Werbung begleitet attraktive Serien, Shows und Regionalberichte
Seit den frühen Tagen des Fernsehens in der Bundesrepublik existierten regionale Fenster an Werktagen. Deshalb wurde das Erste zwischen 18 Uhr und 20 Uhr aufgeteilt. So konnte das Westdeutsche Werbefernsehen WWF gezielt seine Werbeblöcke vermarkten. Dazu platzierten die schlauen Fernsehmacher ihre Clips zwischen attraktiven Unterhaltungssendungen, Regionalnachrichten und Serien. In diesem Umfeld bat meine ältere Cousine den verehrten „Dr. med. Marcus Welby“ um einen Hausbesuch ab 1972 oder 1973. Dabei ist der Verdacht nicht von der Hand zu weisen, dass meine Verwandte eher dem flotten Mediziner Dr. med. Steve Kiley (James Brolin) als dem erfahrenen Kollegen Marcus Welby (Robert Young) zuneigte.
1976 fieberte ich im WWF mit bei „Kobra, übernehmen Sie“. Kennt niemand diese Serie? Vielleicht unter dem Originaltitel „Mission: Impossible“, der ebenso für die nachträgliche Filmreihe steht? Selbstverständlich werde ich Tom Cruise niemals verzeihen, dass er Jim Phelps (Peter Graves) in einen Bösewicht verwandelt und den Helden meiner Kindheit verraten hat. Als eleganter Agent übernahm Jim Phelps weltweit gefährliche Aufträge, nachdem er eine geheime Aufzeichnung abgehört hatte und dieses Tonband sich selbst zerstört hatte. Der Spezialeffekt mit Qualm und dramatischer Musik von Lalo Schifrin zerrte an meinen Nerven. Das eigens zusammengestellte Team etwa mit der geheimnisvollen Spezialistin Cinnamon (Barbara Bain) zog mich in den Bann. Wie litt ich Qualen, wenn die Werbepause und sogar ein Regionalmagazin die mitreißende Handlung unterbrachen!
Auch sonst lieferte mir das WWF verlässlich das begehrte Serienfutter. Im nächsten Jahr 1977 flog ich zum Planeten Medora, um „Die Mädchen aus dem Weltraum“ zu bekehren. Es stand den Damen nämlich keineswegs zu, alle Männer zu beherrschen und dem starken Geschlecht seine Rechte zu verweigern. Diese verrückte Co-Produktion vermischte deutsche Gründlichkeit mit britischem Humor. Das Rezept gelang erstaunlicherweise, obwohl wir über die Übertreibungen und die Naivität in unserer Gegenwart staunen mögen. Mehr oder weniger bekannte Schauspieler aus dem Vereinigten Königreich trafen auf deutsche Kolleginnen und Kollegen: Mir erschienen Christiane Krüger („Das Gold der Wüste“) und Christian Quadflieg („Der Landarzt“) irgendwie vertraut. Natürlich reizte mich Widerstandskämpfer Akam, hinter dem „Winnetou“-Darsteller Pierre Brice steckte.

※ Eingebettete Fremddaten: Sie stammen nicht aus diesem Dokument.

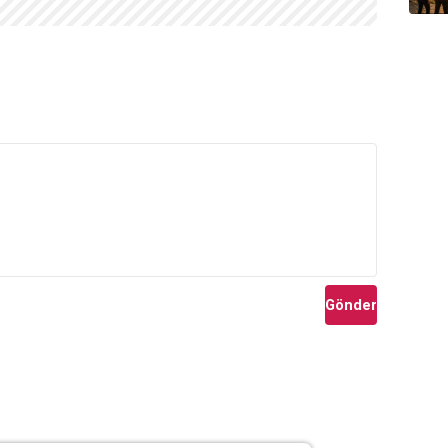
Gönder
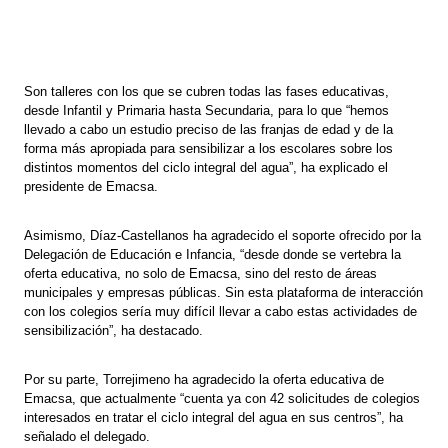
Son talleres con los que se cubren todas las fases educativas,
desde Infantil y Primaria hasta Secundaria, para lo que “hemos
llevado a cabo un estudio preciso de las franjas de edad y de la
forma más apropiada para sensibilizar a los escolares sobre los
distintos momentos del ciclo integral del agua”, ha explicado el
presidente de Emacsa.
Asimismo, Díaz-Castellanos ha agradecido el soporte ofrecido por la
Delegación de Educación e Infancia, “desde donde se vertebra la
oferta educativa, no solo de Emacsa, sino del resto de áreas
municipales y empresas públicas. Sin esta plataforma de interacción
con los colegios sería muy difícil llevar a cabo estas actividades de
sensibilización”, ha destacado.
Por su parte, Torrejimeno ha agradecido la oferta educativa de
Emacsa, que actualmente “cuenta ya con 42 solicitudes de colegios
interesados en tratar el ciclo integral del agua en sus centros”, ha
señalado el delegado.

„Plattenküche“ verbindet aktuelle Hits mit albernen Sketchen
Trotz aller möglichen Experimente galt das Westdeutsche Fernsehen der 70er-Jahre als anstrengender Kultur- und Bildungskanal. Gegen solche Vorurteile stieg das Dritte Programm für NRW ständig in meinem Ansehen. So traf die „Plattenküche“ meinen Musikgeschmack in der ausbrechenden Pubertät. Zudem zündete bei mir der zugehörige Humor. Nach wie vor danke ich den Moderatoren Helga Feddersen und Frank Zander für die albernen Sketche. Richtig komisch wurde es, wenn die Kulissen auf die singenden Gaststars purzelten oder weitere Überraschungen die Vorführung vermasselten. Etliche Teenager in Nordrhein-Westfalen empfanden die „Plattenküche“ als Pflichtprogramm im Westdeutschen Fernsehen von 1976. Leider beklagten Moralapostel die scheinbare Niveaulosigkeit. Zugleich hassten Feministinnen die Darbietungen nackter oder halbnackter Frauen wie der Go-Go-Girls. Dennoch wechselte die unartige Show nach zwei Jahren ins Erste, um Zuschauer in der ganzen Bundesrepublik und in der DDR zu erreichen.